Investors obsess over moats, but in a rapidly changing AI landscape, a startup's ability to quickly build and ship products that unlock latent demand is a more reliable predictor of success than any theoretical defensibility.
The middle layer of the AI stack (software infrastructure for data movement or frameworks) is a difficult place to build a company. Foundation models are incentivized to add more capabilities from below, leaving little room for defensible platforms in between applications.
Creating frontier AI models is incredibly expensive, yet their value depreciates rapidly as they are quickly copied or replicated by lower-cost open-source alternatives.

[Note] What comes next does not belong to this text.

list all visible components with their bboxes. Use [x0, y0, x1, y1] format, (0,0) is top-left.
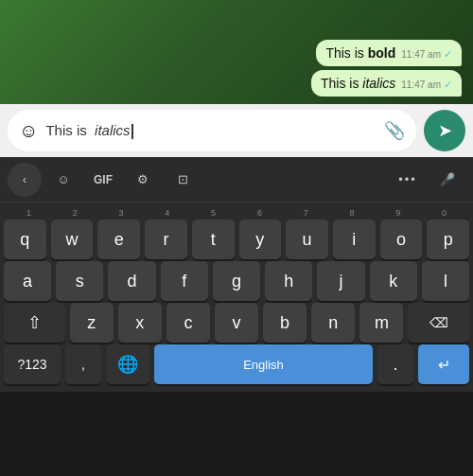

This forces model providers to evolve into more defensible application companies to survive.
The future of software isn't just AI-powered features. It's a fundamental shift from tools that assist humans to autonomous agents that perform tasks. Human roles will evolve from *doing* the work to *orchestrating* thousands of these agents.
The emergence of high-quality open-source models from China drastically shortens the innovation window of closed-source leaders. This competition is healthy for startups, providing them with a broader array of cheaper, powerful models to build on and preventing a single company from becoming a chokepoint.

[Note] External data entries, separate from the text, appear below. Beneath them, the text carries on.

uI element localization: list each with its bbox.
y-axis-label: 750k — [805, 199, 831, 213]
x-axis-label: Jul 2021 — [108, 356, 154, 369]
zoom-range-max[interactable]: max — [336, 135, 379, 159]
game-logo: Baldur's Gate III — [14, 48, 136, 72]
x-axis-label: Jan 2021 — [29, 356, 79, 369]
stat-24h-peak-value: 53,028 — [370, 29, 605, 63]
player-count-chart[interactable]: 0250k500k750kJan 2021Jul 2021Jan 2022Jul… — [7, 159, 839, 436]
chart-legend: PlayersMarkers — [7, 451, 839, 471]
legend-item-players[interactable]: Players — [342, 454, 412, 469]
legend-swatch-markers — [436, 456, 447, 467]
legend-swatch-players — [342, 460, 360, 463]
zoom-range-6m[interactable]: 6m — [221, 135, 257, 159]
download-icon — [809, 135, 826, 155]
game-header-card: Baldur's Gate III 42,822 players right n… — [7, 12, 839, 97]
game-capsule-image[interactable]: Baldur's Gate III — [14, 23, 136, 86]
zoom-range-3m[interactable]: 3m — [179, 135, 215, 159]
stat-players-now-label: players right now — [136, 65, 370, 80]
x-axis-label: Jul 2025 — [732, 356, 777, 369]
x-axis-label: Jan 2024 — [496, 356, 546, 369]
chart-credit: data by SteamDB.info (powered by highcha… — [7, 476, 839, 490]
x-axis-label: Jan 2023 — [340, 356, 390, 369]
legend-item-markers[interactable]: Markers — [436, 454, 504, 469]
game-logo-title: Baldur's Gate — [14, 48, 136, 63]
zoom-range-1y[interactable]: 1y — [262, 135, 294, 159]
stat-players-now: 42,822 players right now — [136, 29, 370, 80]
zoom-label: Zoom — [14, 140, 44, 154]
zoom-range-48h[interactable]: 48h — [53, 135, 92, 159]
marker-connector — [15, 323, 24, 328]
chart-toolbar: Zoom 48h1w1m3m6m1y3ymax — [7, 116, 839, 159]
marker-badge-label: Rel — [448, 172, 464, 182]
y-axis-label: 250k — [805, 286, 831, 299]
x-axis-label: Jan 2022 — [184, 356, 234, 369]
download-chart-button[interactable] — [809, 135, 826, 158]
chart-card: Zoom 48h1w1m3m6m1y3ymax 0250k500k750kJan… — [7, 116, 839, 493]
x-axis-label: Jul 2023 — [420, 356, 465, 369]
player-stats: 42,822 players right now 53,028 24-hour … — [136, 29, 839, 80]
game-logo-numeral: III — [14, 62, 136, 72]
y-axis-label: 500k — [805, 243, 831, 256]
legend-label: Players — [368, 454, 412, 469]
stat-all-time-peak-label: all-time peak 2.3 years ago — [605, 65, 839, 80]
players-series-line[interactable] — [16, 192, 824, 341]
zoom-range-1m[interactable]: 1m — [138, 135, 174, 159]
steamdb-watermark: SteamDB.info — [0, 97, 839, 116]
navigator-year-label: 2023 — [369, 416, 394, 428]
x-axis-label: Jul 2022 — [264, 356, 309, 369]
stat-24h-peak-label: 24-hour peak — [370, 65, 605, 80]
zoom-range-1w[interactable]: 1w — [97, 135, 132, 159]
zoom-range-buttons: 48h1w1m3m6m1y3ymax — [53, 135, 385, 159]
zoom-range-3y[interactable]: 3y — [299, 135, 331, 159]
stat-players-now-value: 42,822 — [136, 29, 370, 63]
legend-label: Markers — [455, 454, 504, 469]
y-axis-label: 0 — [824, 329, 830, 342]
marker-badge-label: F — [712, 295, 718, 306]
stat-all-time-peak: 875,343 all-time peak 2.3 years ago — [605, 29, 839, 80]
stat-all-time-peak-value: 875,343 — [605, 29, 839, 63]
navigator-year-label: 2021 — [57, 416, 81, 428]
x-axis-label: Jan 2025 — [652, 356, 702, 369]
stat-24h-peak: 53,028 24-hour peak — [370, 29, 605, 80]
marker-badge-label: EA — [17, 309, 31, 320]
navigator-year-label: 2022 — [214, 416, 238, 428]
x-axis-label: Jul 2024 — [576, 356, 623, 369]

Unlike previous tech cycles where early revenue was a strong signal, the current AI hype creates significant "experimental demand." Companies will try, pay for, and even renew products that don't fully work. Investors must look beyond revenue to assess true product-market fit.
Major platform shifts like AI reward founders who are not burdened by historical context or "how things have been done before." This creates an environment where young, inexperienced teams working with high intensity (e.g., "9-9-6") can out-innovate incumbents with existing business models.